What I would like to see here are politicians who understand what the real as opposed to imaginary interests of consumers are. What is it exactly that you want? If you are a small business person, a hardware owner store owner in Duluth, is it really important that your website downloads a tenth of a second slower in Australia if that means a cost savings to you? What do you spend most of your time before a computer doing? What do you do that makes that experience most valuable? Aren't those things you politician should be pressing for as he or she addresses these issues?

Market power

I question whether Facebook or Netflix have what is traditionally defined as "market power." "Market power" implies the power to control price. And that depends on what you define as the competition or the "market." if you define "market" broadly as visual entertainment, then Netflix and Facebook are essentially two more networks like NBC, CBC, ESPN, MSNBC etc. Does a channel like ESPN have "market power"? I seriously doubt it. But if you are looking at "sports channels" then I would probably say, yes. Huge budgets and cash flows and customer bases do not automatically mean "market power" . Maybe "market presence" would be a better term. Or maybe it be better if we consider ISP's and their users as a "market" and then try to figure out how to allocate the revenues. Prices are being fixed here but not just by one "monopolist." The government could fix prices using the "real consumer interest" as a benchmark or goal of simulating a competitive market.

Your right to say that we should want to see politicians who understand what the real consumer interests are. I should think that we should also want the FCC regulators also are looking to protect real consumer interests not imaginary ones. I don't see anything other than "net neutrality" as a policy of achieving this. I think "net neutrality" is the way of protecting the "real consumer interests" recognizing that the "market" is really a diversity of large and small actors in an artificial "market" of fixed prices which prevent anything resembling competitive prices from ever occurring.

Competition

Should CenturyLink be able to price internet services to disable its competition like Netflix for DirectTV satellite service?

I question whether Facebook

I question whether Facebook or Netflix have what is traditionally defined as "market power." "Market power" implies the power to control price. And that depends on what you define as the competition or the "market."

Netflix is involved in a lot of different markets. Netflix is growing where the other cable networks are struggling. If the ISP's do not not build out more, and if access policies remain in Netflix's favor, Netflix will become increasingly dominant. Maybe.

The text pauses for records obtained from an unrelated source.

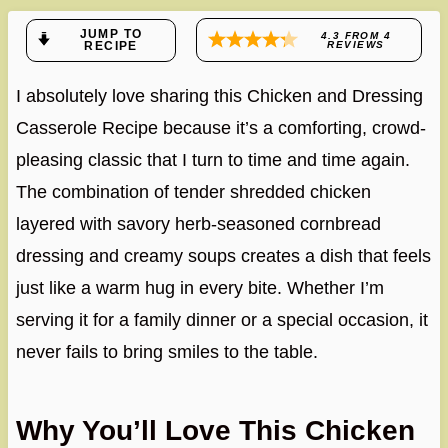
JUMP TO
4.3
FROM
4
RECIPE
REVIEWS
I absolutely love sharing this Chicken and Dressing
Casserole Recipe because it’s a comforting, crowd-
pleasing classic that I turn to time and time again.
The combination of tender shredded chicken
layered with savory herb-seasoned cornbread
dressing and creamy soups creates a dish that feels
just like a warm hug in every bite. Whether I’m
serving it for a family dinner or a special occasion, it
never fails to bring smiles to the table.
Why You’ll Love This Chicken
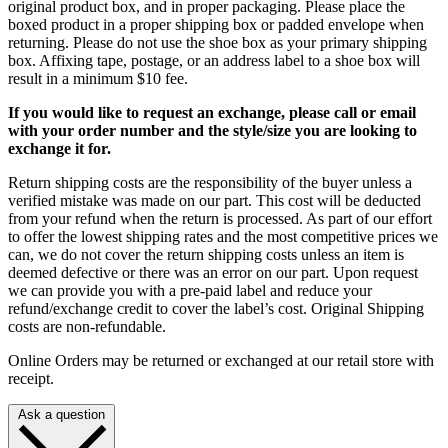
original product box, and in proper packaging. Please place the
boxed product in a proper shipping box or padded envelope when
returning. Please do not use the shoe box as your primary shipping
box. Affixing tape, postage, or an address label to a shoe box will
result in a minimum $10 fee.
If you would like to request an exchange, please call or email
with your order number and the style/size you are looking to
exchange it for.
Return shipping costs are the responsibility of the buyer unless a
verified mistake was made on our part. This cost will be deducted
from your refund when the return is processed. As part of our effort
to offer the lowest shipping rates and the most competitive prices we
can, we do not cover the return shipping costs unless an item is
deemed defective or there was an error on our part. Upon request
we can provide you with a pre-paid label and reduce your
refund/exchange credit to cover the label’s cost. Original Shipping
costs are non-refundable.
Online Orders may be returned or exchanged at our retail store with
receipt.
Ask a question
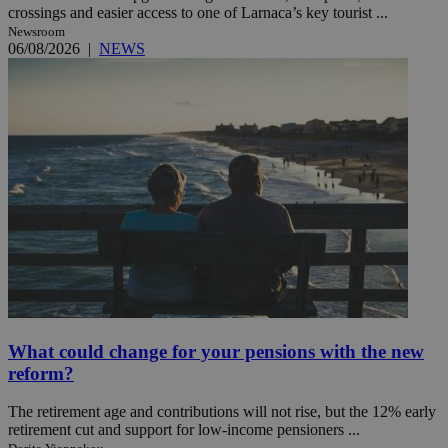
crossings and easier access to one of Larnaca’s key tourist ...
Newsroom
06/08/2026
|
NEWS
What could change for your pensions with the new
reform?
The retirement age and contributions will not rise, but the 12% early
retirement cut and support for low-income pensioners ...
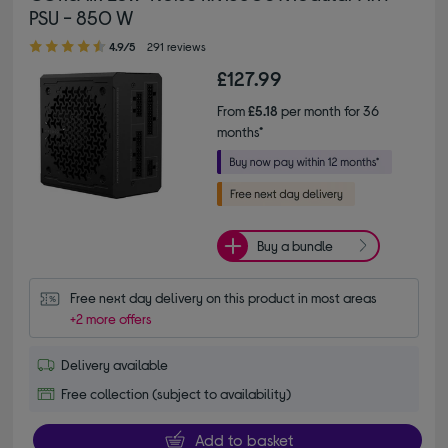
PSU - 850 W
4.90 out of 5 stars
4.9/5
291 reviews
£127.99
From
£5.18
per month for 36
months*
Buy a bundle
Free next day delivery on this product in most areas
+2 more offers
Delivery available
Free collection (subject to availability)
Add to basket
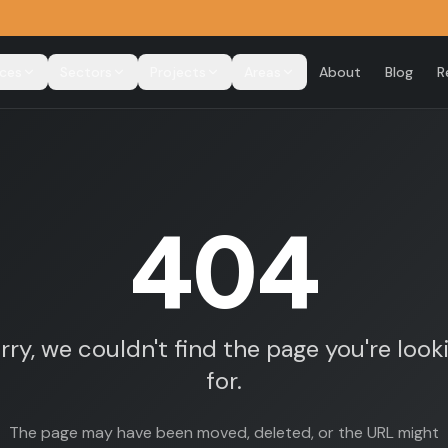
ices
Sectors
Projects
Areas
About
Blog
R
404
rry, we couldn't find the page you're look
for.
The page may have been moved, deleted, or the URL might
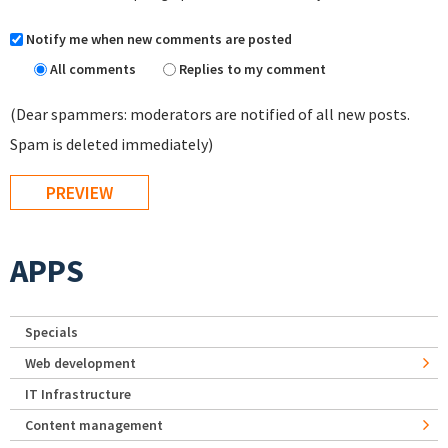
Notify me when new comments are posted
All comments
Replies to my comment
(Dear spammers: moderators are notified of all new posts.
Spam is deleted immediately)
APPS
Specials
Web development
IT Infrastructure
Content management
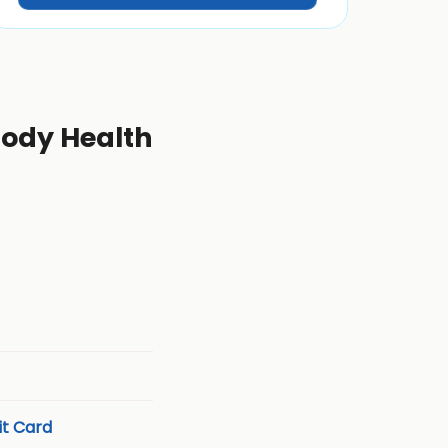
 Body Health
t Card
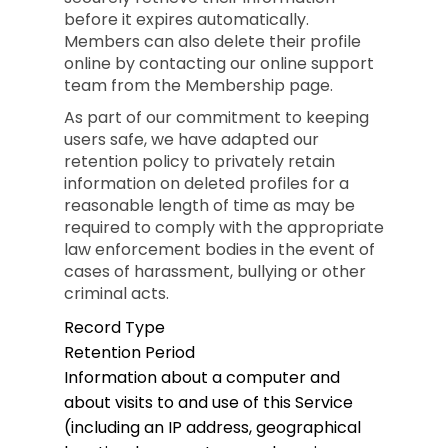
before it expires automatically.
Members can also delete their profile
online by contacting our online support
team from the Membership page.
As part of our commitment to keeping
users safe, we have adapted our
retention policy to privately retain
information on deleted profiles for a
reasonable length of time as may be
required to comply with the appropriate
law enforcement bodies in the event of
cases of harassment, bullying or other
criminal acts.
Record Type
Retention Period
Information about a computer and
about visits to and use of this Service
(including an IP address, geographical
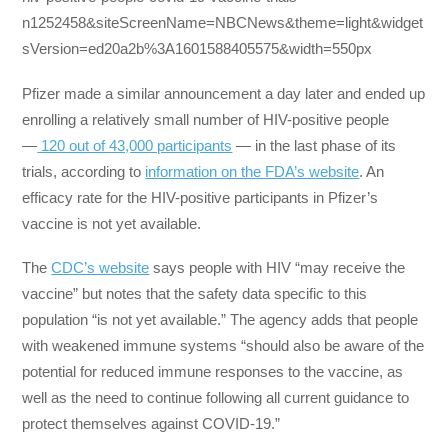
n1252458&siteScreenName=NBCNews&theme=light&widget
sVersion=ed20a2b%3A1601588405575&width=550px
Pfizer made a similar announcement a day later and ended up
enrolling a relatively small number of HIV-positive people
—
120 out of 43,000 participants
— in the last phase of its
trials, according to
information on the FDA’s website
. An
efficacy rate for the HIV-positive participants in Pfizer’s
vaccine is not yet available.
The
CDC’s website
says people with HIV “may receive the
vaccine” but notes that the safety data specific to this
population “is not yet available.” The agency adds that people
with weakened immune systems “should also be aware of the
potential for reduced immune responses to the vaccine, as
well as the need to continue following all current guidance to
protect themselves against COVID-19.”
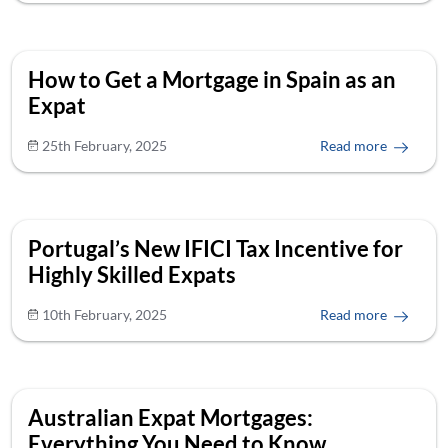
How to Get a Mortgage in Spain as an
Expat
25th February, 2025
Read more
Portugal’s New IFICI Tax Incentive for
Highly Skilled Expats
10th February, 2025
Read more
Australian Expat Mortgages:
Everything You Need to Know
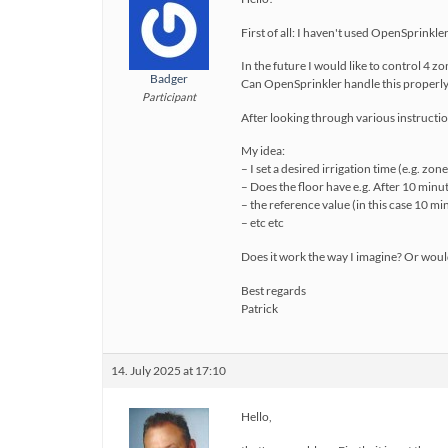
First of all: I haven't used OpenSprinkl
In the future I would like to control 4 zo
Badger
Can OpenSprinkler handle this properl
Participant
After looking through various instructio
My idea:
– I set a desired irrigation time (e.g. zo
– Does the floor have e.g. After 10 minut
– the reference value (in this case 10 mi
– etc etc
Does it work the way I imagine? Or would
Best regards
Patrick
14. July 2025 at 17:10
Hello,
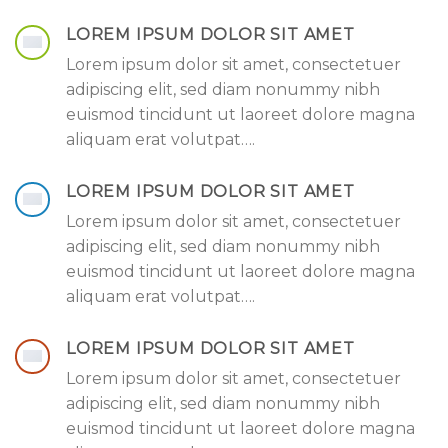
LOREM IPSUM DOLOR SIT AMET
Lorem ipsum dolor sit amet, consectetuer
adipiscing elit, sed diam nonummy nibh
euismod tincidunt ut laoreet dolore magna
aliquam erat volutpat….
LOREM IPSUM DOLOR SIT AMET
Lorem ipsum dolor sit amet, consectetuer
adipiscing elit, sed diam nonummy nibh
euismod tincidunt ut laoreet dolore magna
aliquam erat volutpat….
LOREM IPSUM DOLOR SIT AMET
Lorem ipsum dolor sit amet, consectetuer
adipiscing elit, sed diam nonummy nibh
euismod tincidunt ut laoreet dolore magna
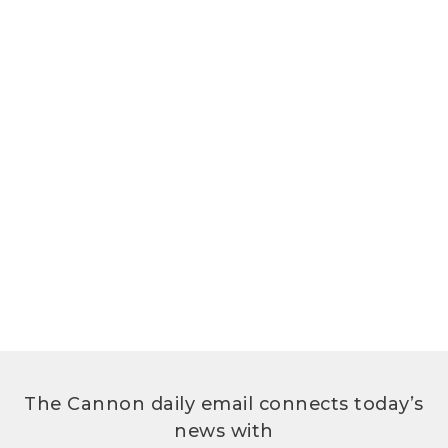
The Cannon daily email connects today’s
news with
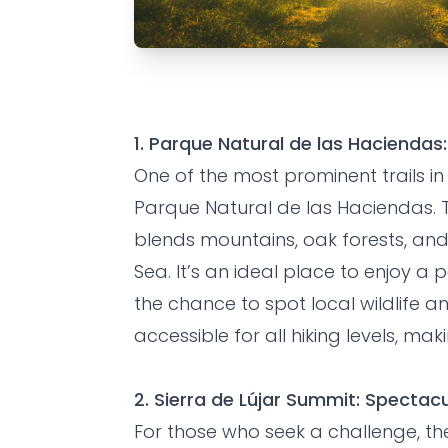
EXPERIENCE
FRIENDS
HOLIDAYS
The Best Hik
1. Parque Natural de las Haciend
Motril
One of the most prominent trails in 
Parque Natural de las Haciendas. T
blends mountains, oak forests, an
Grandes Villas SL
•
hace 8 meses
Sea. It’s an ideal place to enjoy a
the chance to spot local wildlife and
accessible for all hiking levels, mak
2. Sierra de Lújar Summit: Spectac
For those who seek a challenge, the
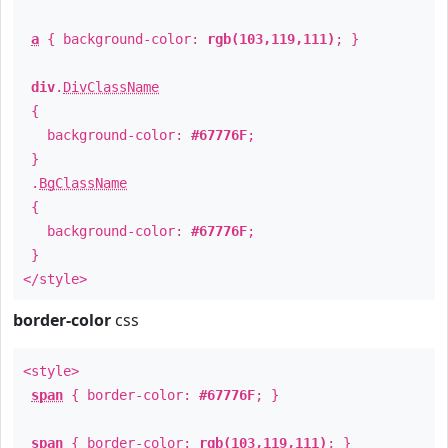
a
{ background-color:
rgb(103,119,111)
; }
div
.
DivClassName
{
background-color:
#67776F
;
}
.
BgClassName
{
background-color:
#67776F
;
}
</style>
border-color
css
<style>
span
{ border-color:
#67776F
; }
span
{ border-color:
rgb(103,119,111)
; }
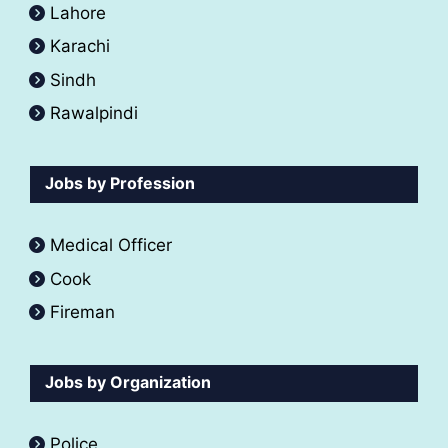
Lahore
Karachi
Sindh
Rawalpindi
Jobs by Profession
Medical Officer
Cook
Fireman
Jobs by Organization
Police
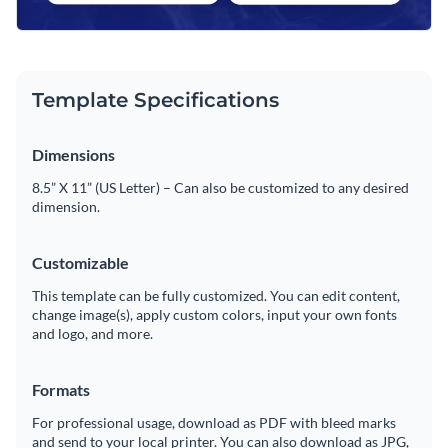
Template Specifications
Dimensions
8.5” X 11” (US Letter) – Can also be customized to any desired
dimension.
Customizable
This template can be fully customized. You can edit content,
change image(s), apply custom colors, input your own fonts
and logo, and more.
Formats
For professional usage, download as PDF with bleed marks
and send to your local printer. You can also download as JPG,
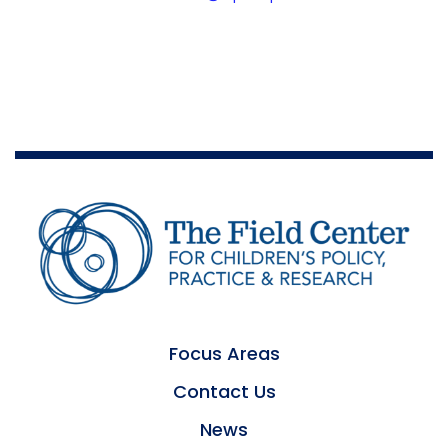
Focus Areas
Contact Us
News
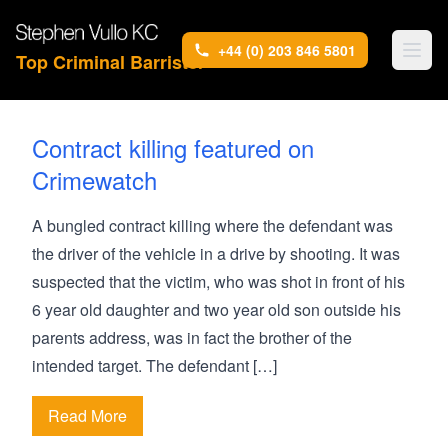
+44 (0) 203 846 5801
Top Criminal Barrister
Contract killing featured on
Crimewatch
A bungled contract killing where the defendant was
the driver of the vehicle in a drive by shooting. It was
suspected that the victim, who was shot in front of his
6 year old daughter and two year old son outside his
parents address, was in fact the brother of the
intended target. The defendant […]
Read More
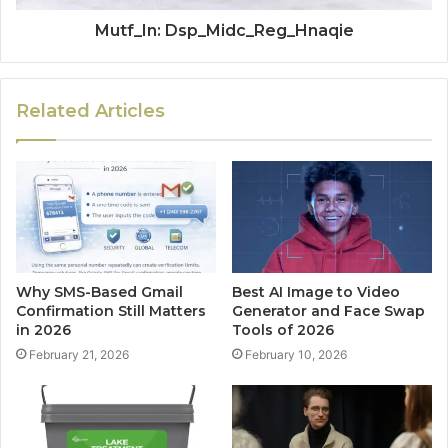
Mutf_In: Dsp_Midc_Reg_Hnaqie
Related Articles
Why SMS-Based Gmail
Best AI Image to Video
Confirmation Still Matters
Generator and Face Swap
in 2026
Tools of 2026
February 21, 2026
February 10, 2026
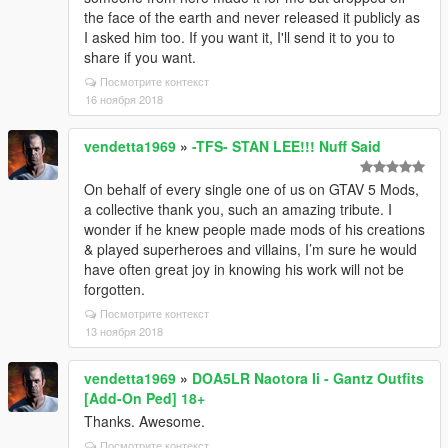
the face of the earth and never released it publicly as
I asked him too. If you want it, I'll send it to you to
share if you want.
Посмотрите контекст
16 ноября 2018
vendetta1969
»
-TFS- STAN LEE!!! Nuff Said
On behalf of every single one of us on GTAV 5 Mods,
a collective thank you, such an amazing tribute. I
wonder if he knew people made mods of his creations
& played superheroes and villains, I’m sure he would
have often great joy in knowing his work will not be
forgotten.
Посмотрите контекст
13 ноября 2018
vendetta1969
»
DOA5LR Naotora Ii - Gantz Outfits
[Add-On Ped] 18+
Thanks. Awesome.
Посмотрите контекст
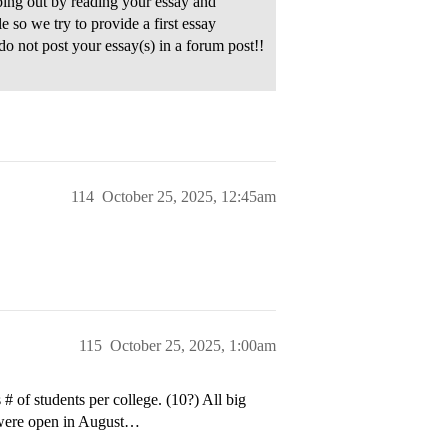
ping out by reading your essay and
 so we try to provide a first essay
do not post your essay(s) in a forum post!!
114
October 25, 2025, 12:45am
115
October 25, 2025, 1:00am
 of students per college. (10?) All big
 were open in August…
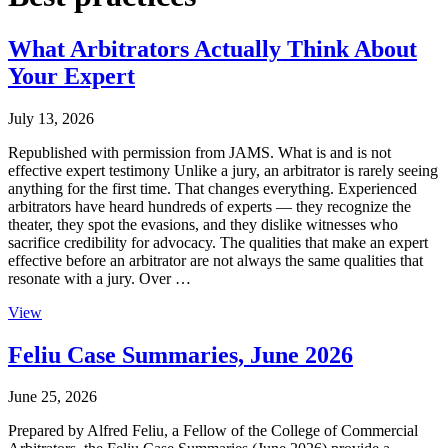
What Arbitrators Actually Think About
Your Expert
July 13, 2026
Republished with permission from JAMS. What is and is not
effective expert testimony Unlike a jury, an arbitrator is rarely seeing
anything for the first time. That changes everything. Experienced
arbitrators have heard hundreds of experts — they recognize the
theater, they spot the evasions, and they dislike witnesses who
sacrifice credibility for advocacy. The qualities that make an expert
effective before an arbitrator are not always the same qualities that
resonate with a jury. Over …
View
Feliu Case Summaries, June 2026
June 25, 2026
Prepared by Alfred Feliu, a Fellow of the College of Commercial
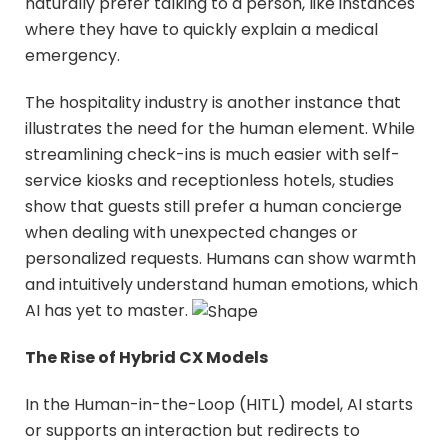
naturally prefer talking to a person, like instances
where they have to quickly explain a medical
emergency.
The hospitality industry is another instance that
illustrates the need for the human element. While
streamlining check-ins is much easier with self-
service kiosks and receptionless hotels, studies
show that guests still prefer a human concierge
when dealing with unexpected changes or
personalized requests. Humans can show warmth
and intuitively understand human emotions, which
AI has yet to master.
The Rise of Hybrid CX Models
In the Human-in-the-Loop (HITL) model, AI starts
or supports an interaction but redirects to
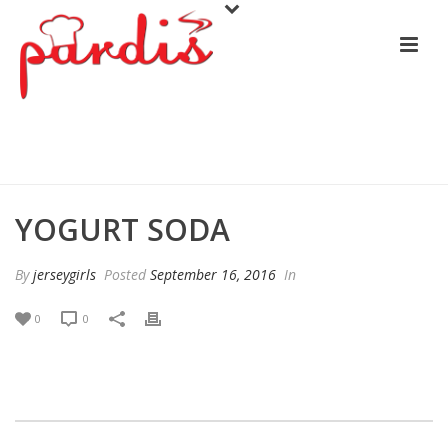
YOGURT SODA
YOGURT SODA
By
jerseygirls
Posted
September 16, 2016
In
0
0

Sports programming has incredible power. Sports is all that's left of appointment programming. But even there, there are problems. The NFL had a difficult ratings year last year. Was that an outlier, or a sign of things to come? The league is slicing and dicing their audience, but I question whether that makes their audience bigger.

Where technology issues are concerned, I have a visceral negative reaction to anything that says "let's maintain the status quo". In technology the status quo is the thing that never lasts. I would suggest that allowing greater flexibility in pricing between the big dogs will increase the capacity of internet in both ways we can foresee and way we cannot imagine. It will give space to new companies to rise in competition to Netflix, just as creation of the internet itself provided an opportunity for Netflix to compete with conventional networks.

In political terms, this sort of bugs me. It's a complicated issue that people don't understand or resonate to except with emotionally laden catch phrases. I am a Democrat, and for Al Franken to be out front on an issue like this suggests that he is intellectually hamstrung by his old entertainment background. In Al's case, it doesn't make much difference because he isn't going anywhere, but it's a risky position for my party as a whole which looks and feels old, to take.